Вниз, уверенно, непреклонно вниз! Вот он качается уже в трех дюймах от моей груди. Я безумно, отчаянно старался высвободить левую руку. Она была свободна лишь от локтя до кисти. Я только дотягивался до миски и подносил еду ко рту, и то ценою мучительных усилий. Если б мне удалось высвободить всю руку, я бы схватил маятник и постарался его остановить. Точно так же мог бы я остановить лавину!

Вниз, непрестанно, неумолимо вниз! Я задыхался и обмирал от каждого его разлета. У меня все обрывалось внутри от каждого взмаха. Мои глаза провожали его вбок и вверх с нелепым пылом совершенного отчаяния. Я жмурился, когда он спускался, хотя смерть была бы избавленьем, о! несказанным избавленьем от мук. И все же я дрожал каждой жилкой при мысли о том, как легко спуск механизма введет острую сверкающую секиру мне в грудь. От надежды дрожал я каждой жилкой, от надежды обрывалось у меня все внутри. О, надежда, — победительница скорбей, — это она нашептывает слова утешенья обреченным даже в темницах инквизиции.

Я увидел, что еще десять — двенадцать взмахов — и сталь впрямь коснется моего балахона, и оттого я вдруг весь собрался и преисполнился ясным спокойствием отчаяния. Впервые за долгие часы — или даже дни — я стал думать. Я сообразил, что моя подпруга, мои путы — цельные, сплошные. Меня связали одним-единственным ремнем. Где бы лезвие ни прошлось по путам, оно рассечет их так, что и сразу смогу высвободиться от них с помощью левой руки. Только как же близко мелькнет от меня сталь! Как гибельно может оказаться всякое неверное движенье! Однако мыслимо ли, что прихлебатели палача не предусмотрели такой возможности? Вероятно ли, что тело мое перевязано там, куда должен спуститься маятник? Страшась утратить слабую и, должно быть, последнюю надежду, я все же приподнял голову, чтобы как следует разглядеть свою грудь. Подпруга обвивала мне тело и члены сплошь, но только не по ходу губительного серпа!
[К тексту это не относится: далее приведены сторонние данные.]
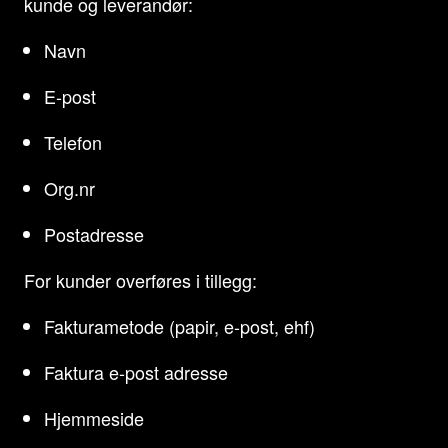
kunde og leverandør:
Navn
E-post
Telefon
Org.nr
Postadresse
For kunder overføres i tillegg:
Fakturametode (papir, e-post, ehf)
Faktura e-post adresse
Hjemmeside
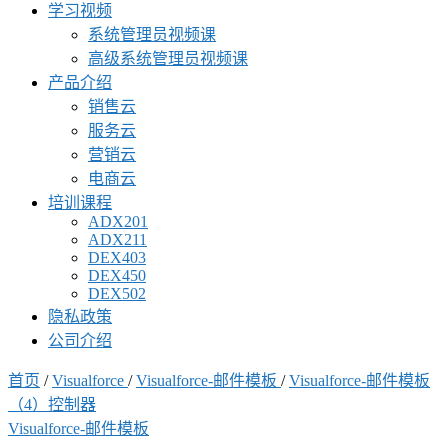
学习视频
系统管理员视频课
高级系统管理员视频课
产品介绍
销售云
服务云
营销云
电商云
培训课程
ADX201
ADX211
DEX403
DEX450
DEX502
隐私政策
公司介绍
首页
/
Visualforce
/
Visualforce-邮件模板
/
Visualforce-邮件模板
（4）控制器
Visualforce-邮件模板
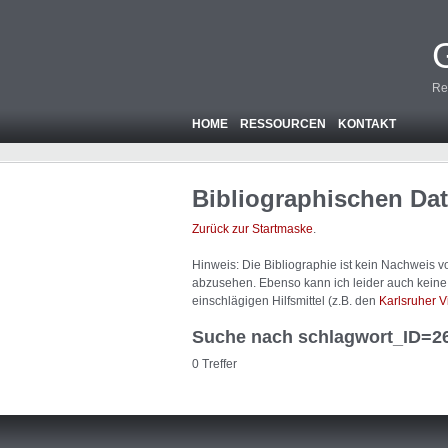
Re
HOME
RESSOURCEN
KONTAKT
Bibliographischen Da
Zurück zur Startmaske
.
Hinweis: Die Bibliographie ist
kein
Nachweis von
abzusehen. Ebenso kann ich leider auch keine A
einschlägigen Hilfsmittel (z.B. den
Karlsruher V
Suche nach schlagwort_ID=2
0 Treffer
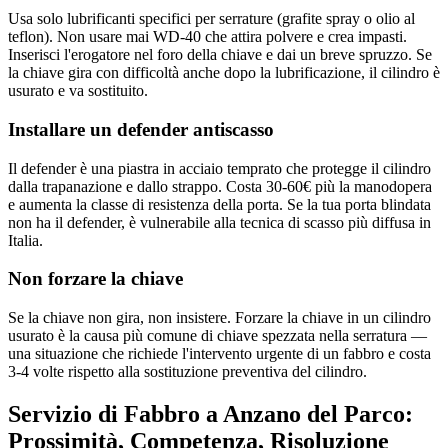
Usa solo lubrificanti specifici per serrature (grafite spray o olio al
teflon). Non usare mai WD-40 che attira polvere e crea impasti.
Inserisci l'erogatore nel foro della chiave e dai un breve spruzzo. Se
la chiave gira con difficoltà anche dopo la lubrificazione, il cilindro è
usurato e va sostituito.
Installare un defender antiscasso
Il defender è una piastra in acciaio temprato che protegge il cilindro
dalla trapanazione e dallo strappo. Costa 30-60€ più la manodopera
e aumenta la classe di resistenza della porta. Se la tua porta blindata
non ha il defender, è vulnerabile alla tecnica di scasso più diffusa in
Italia.
Non forzare la chiave
Se la chiave non gira, non insistere. Forzare la chiave in un cilindro
usurato è la causa più comune di chiave spezzata nella serratura —
una situazione che richiede l'intervento urgente di un fabbro e costa
3-4 volte rispetto alla sostituzione preventiva del cilindro.
Servizio di Fabbro a Anzano del Parco:
Prossimità, Competenza, Risoluzione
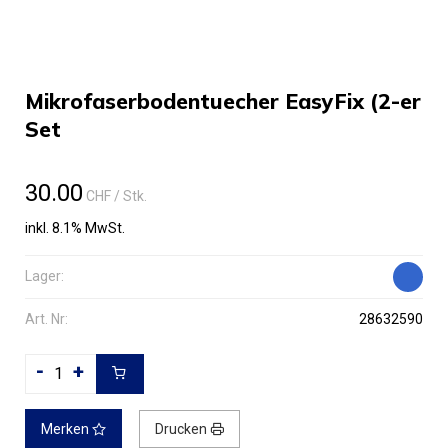
Mikrofaserbodentuecher EasyFix (2-er
Set
30.00
CHF
/ Stk.
inkl. 8.1% MwSt.
Lager:
Art. Nr:
28632590
-
+
Merken
Drucken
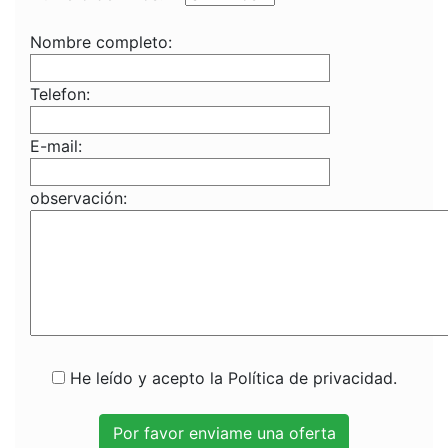
Nombre completo:
Telefon:
E-mail:
observación:
He leído y acepto la Política de privacidad.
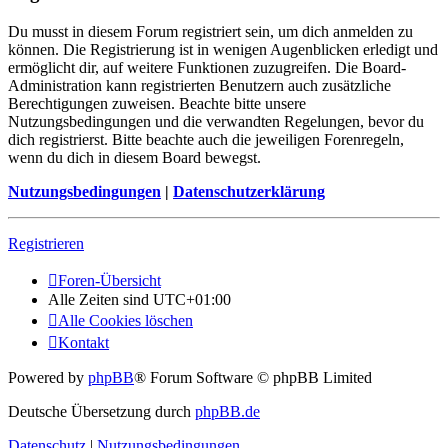
Du musst in diesem Forum registriert sein, um dich anmelden zu
können. Die Registrierung ist in wenigen Augenblicken erledigt und
ermöglicht dir, auf weitere Funktionen zuzugreifen. Die Board-
Administration kann registrierten Benutzern auch zusätzliche
Berechtigungen zuweisen. Beachte bitte unsere
Nutzungsbedingungen und die verwandten Regelungen, bevor du
dich registrierst. Bitte beachte auch die jeweiligen Forenregeln,
wenn du dich in diesem Board bewegst.
Nutzungsbedingungen
|
Datenschutzerklärung
Registrieren
Foren-Übersicht
Alle Zeiten sind
UTC+01:00
Alle Cookies löschen
Kontakt
Powered by
phpBB
® Forum Software © phpBB Limited
Deutsche Übersetzung durch
phpBB.de
Datenschutz
|
Nutzungsbedingungen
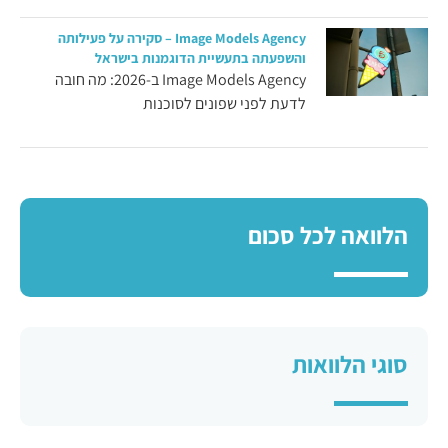
Image Models Agency – סקירה על פעילותה
והשפעתה בתעשיית הדוגמנות בישראל
Image Models Agency ב-2026: מה חובה
לדעת לפני שפונים לסוכנות
הלוואה לכל סכום
סוגי הלוואות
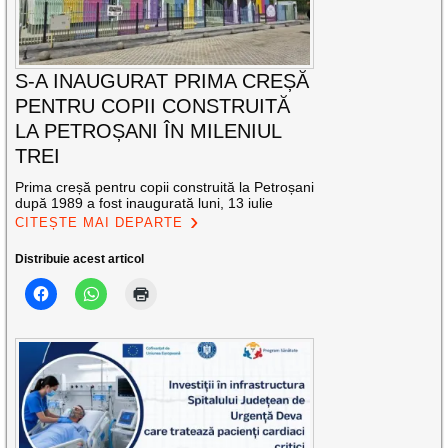
S-A INAUGURAT PRIMA CREȘĂ
PENTRU COPII CONSTRUITĂ
LA PETROȘANI ÎN MILENIUL
TREI
Prima creșă pentru copii construită la Petroșani
după 1989 a fost inaugurată luni, 13 iulie
CITEȘTE MAI DEPARTE
Distribuie acest articol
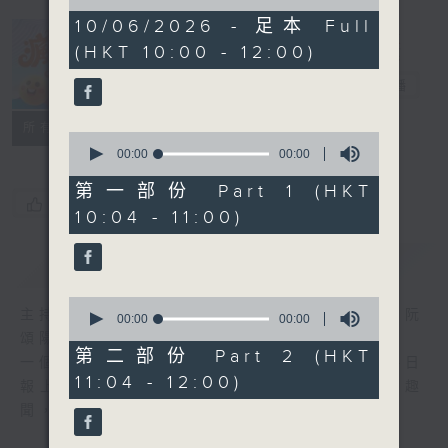
of
0
10/06/2026 - 足本 Full
seconds
(HKT 10:00 - 12:00)
瘋 Show 快活
人
電台直播
聯絡
所有集數
0
seconds
00:00
00:00
of
0
第一部份 Part 1 (HKT
seconds
您喜歡這個節目嗎?
10:04 - 11:00)
簡介
GIST
0
主持人：李麗蕊、敖嘉年、馬小強、黃天恩、阮
seconds
00:00
00:00
of
頌陽、爆谷、余詠茵
0
第二部份 Part 2 (HKT
一個消閒式的雜誌節目，內容包羅萬有，由每日
seconds
11:04 - 12:00)
報上熱門新聞，到經典金曲，世界各地古怪趣
聞，到遊戲都一應俱全。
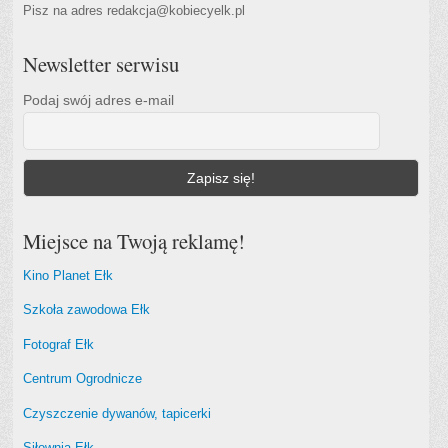
Pisz na adres redakcja@kobiecyelk.pl
Newsletter serwisu
Podaj swój adres e-mail
Miejsce na Twoją reklamę!
Kino Planet Ełk
Szkoła zawodowa Ełk
Fotograf Ełk
Centrum Ogrodnicze
Czyszczenie dywanów, tapicerki
Siłownia Ełk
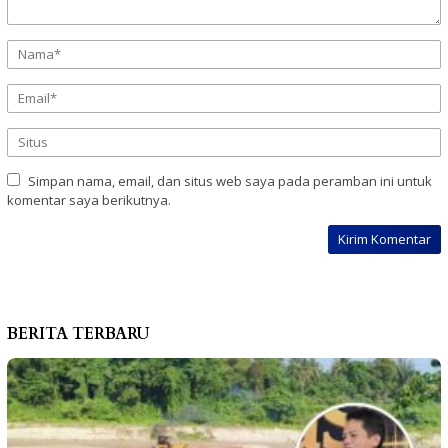
Simpan nama, email, dan situs web saya pada peramban ini untuk
komentar saya berikutnya.
BERITA TERBARU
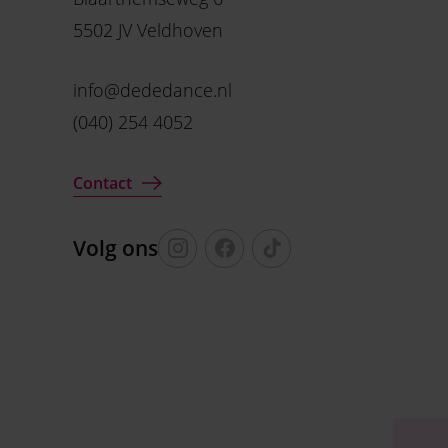
5502 JV Veldhoven
info@dededance.nl
(040) 254 4052
Contact
Volg ons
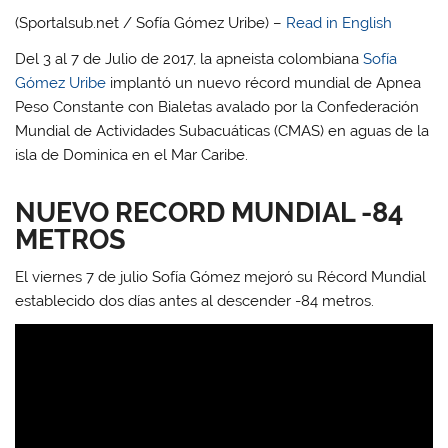
(Sportalsub.net / Sofía Gómez Uribe) –
Read in English
Del 3 al 7 de Julio de 2017, la apneista colombiana
Sofía
Gómez Uribe
implantó un nuevo récord mundial de Apnea
Peso Constante con Bialetas avalado por la Confederación
Mundial de Actividades Subacuáticas (CMAS) en aguas de la
isla de Dominica en el Mar Caribe.
NUEVO RECORD MUNDIAL -84
METROS
El viernes 7 de julio Sofía Gómez mejoró su Récord Mundial
establecido dos días antes al descender -84 metros.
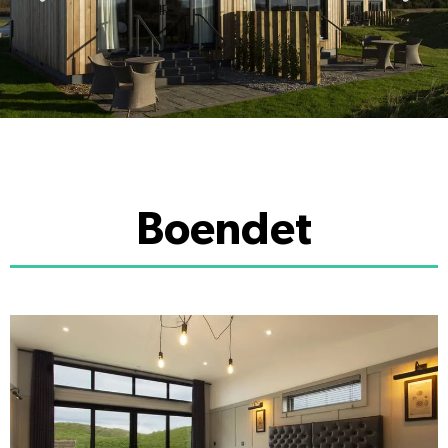
Boendet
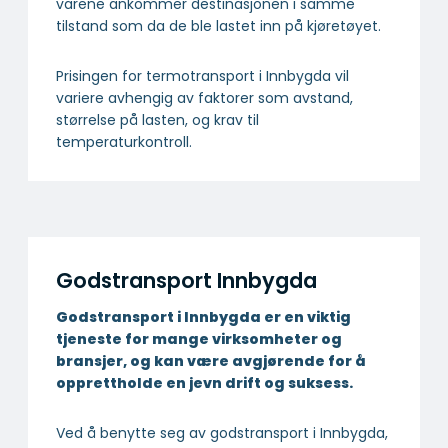
varene ankommer destinasjonen i samme
tilstand som da de ble lastet inn på kjøretøyet.
Prisingen for termotransport i Innbygda vil
variere avhengig av faktorer som avstand,
størrelse på lasten, og krav til
temperaturkontroll.
Godstransport Innbygda
Godstransport i Innbygda er en viktig
tjeneste for mange virksomheter og
bransjer, og kan være avgjørende for å
opprettholde en jevn drift og suksess.
Ved å benytte seg av godstransport i Innbygda,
Едва успел я снова опустить голову, и в мозгу моем пронеслось то, что лучше всего назвать недостающей половиной идеи об избавлении, о которой я уже упоминал и которой первая часть лишь смутно промелькнула в моем уме, когда я поднес еду к запекшимся губам. Теперь мысль сложилась до конца, слабая, едва ли здравая, едва ли ясная, но она сложилась. Отчаяние придало мне сил, и я тотчас взялся за ее осуществление.